On July 21, 1999, Bank notified the Aumanns that their first mortgage payment would commence on September 1, 1999, in the amount of $574.92. Bank then notified the Aumanns on July 30, 1999, that their September mortgage payment would increase to include Monumental's monthly premium for the Policy. During this time, and unbeknownst to the Aumanns, Bank was under a prior contractual obligation to the Comanche County Home Finance Authority to assign the Aumanns' mortgage to Countrywide Home Loans, Inc. (Countrywide). Bank notified the Aumanns on August 12, 1999, that their mortgage would transfer to, and be serviced by, Countrywide starting September 1, 1999. Countrywide also notified the Aumanns on August 16, 1999, of the transfer and that the Aumanns were to submit their September 1, 1999, first payment to Countrywide in the amount of $574.92 — the same payment amount Bank initially told the Aumanns on July 21, 1999, and which did not include the premium for the Policy.
Mr. Aumann passed away in August 2002. Mrs. Aumann requested Monumental to pay off the mortgage loan per the Policy's terms. Monumental declined her claim on the ground that the Policy never became effective as the requisite premiums were never paid. Indeed, Monumental never received a premium payment on the Policy, and neither Bank nor Countrywide collected a premium payment for the Policy.
Mrs. Aumann commenced this action against multiple defendants in Oklahoma state court sounding in contract and in tort. She alleges that Monumental and Countrywide unreasonably denied her claim covered under the Policy. Countrywide timely removed the action to federal court under 28 U.S.C. § 1332, the diversity statute. Subsequently, Mrs. Aumann amended her complaint, naming Bank as a defendant in the action.

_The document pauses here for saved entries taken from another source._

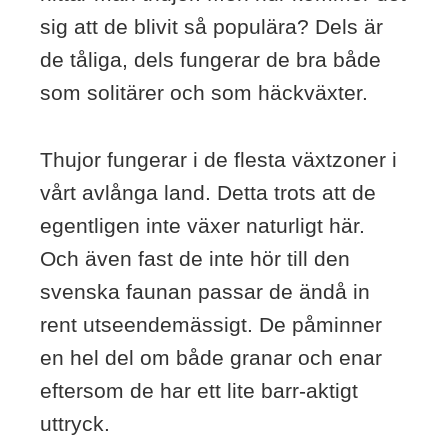
sig att de blivit så populära? Dels är
de tåliga, dels fungerar de bra både
som solitärer och som häckväxter.
Thujor fungerar i de flesta växtzoner i
vårt avlånga land. Detta trots att de
egentligen inte växer naturligt här.
Och även fast de inte hör till den
svenska faunan passar de ändå in
rent utseendemässigt. De påminner
en hel del om både granar och enar
eftersom de har ett lite barr-aktigt
uttryck.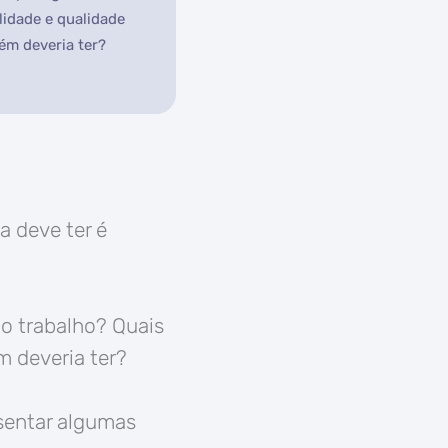
lidade e qualidade
ém deveria ter?
 deve ter é
no trabalho? Quais
 deveria ter?
sentar algumas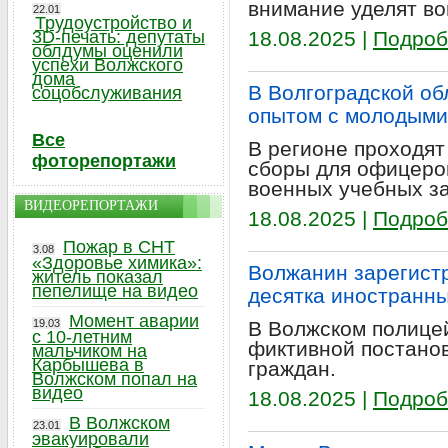
внимание уделят во
22.01
Трудоустройство и
3D-печать: депутаты
18.08.2025 |
Подроб
облдумы оценили
успехи Волжского
дома
В Волгоградской об
соцобслуживания
опытом с молодым
Все
В регионе проходят
фоторепортажи
сборы для офицеро
военных учебных з
ВИДЕОРЕПОРТАЖИ
18.08.2025 |
Подроб
Пожар в СНТ
3.08
«Здоровье химика»:
Волжанин зарегист
житель показал
пепелище на видео
десятка иностранн
Момент аварии
19.03
В Волжском полице
с 10-летним
фиктивной постанов
мальчиком на
Карбышева в
граждан.
Волжском попал на
видео
18.08.2025 |
Подроб
В Волжском
23.01
эвакуировали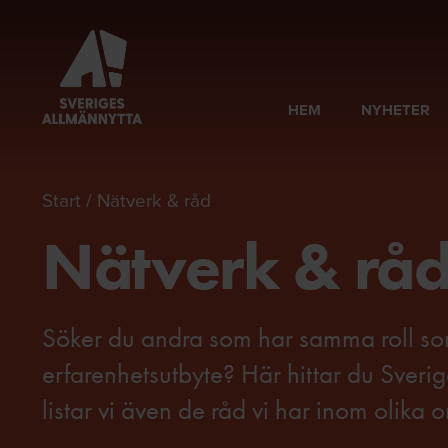
HEM
NYHETER
Start
Nätverk & råd
Nätverk & rå
Söker du andra som har samma roll som
erfarenhetsutbyte? Här hittar du Sver
listar vi även de råd vi har inom olika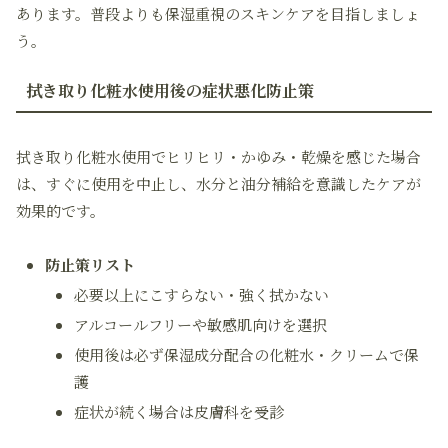
あります。普段よりも保湿重視のスキンケアを目指しましょ
う。
拭き取り化粧水使用後の症状悪化防止策
拭き取り化粧水使用でヒリヒリ・かゆみ・乾燥を感じた場合
は、すぐに使用を中止し、水分と油分補給を意識したケアが
効果的です。
防止策リスト
必要以上にこすらない・強く拭かない
アルコールフリーや敏感肌向けを選択
使用後は必ず保湿成分配合の化粧水・クリームで保
護
症状が続く場合は皮膚科を受診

Mrs. Aumann and Bank resolved their differences and entered into a settlement agreement wherein Mrs. Aumann assigned her claims to Bank. In December 2005, the Court dismissed Mrs. Aumann's claims against Bank, granted the substitution of Bank as the new party plaintiff, and dismissed Mrs. Aumann from the action. Bank subsequently settled all claims with Countrywide and the Court dismissed Countrywide from the action, leaving Monumental as the sole defendant. Monumental now moves the Court for summary judgment under Fed.R.Civ.P. 56.
STANDARD OF REVIEW
In a diversity case, the Court applies the substantive law of Oklahoma, including its choice of law rules. Klaxon Co. v. Stentor Elec. Mfg. Co., 313 U.S. 487, 496 (1941). The Court finds that Monumental issued the Certificate to an Oklahoma domiciliary and also intended for Oklahoma law to apply; accordingly, Oklahoma law governs the interpretation of the Policy. 15 Okla. Stat. § 162[ 15-162]; Rhody v. State Farm Mut. Ins. Co., 771 F.2d 1416, 1420 (10th Cir. 1985).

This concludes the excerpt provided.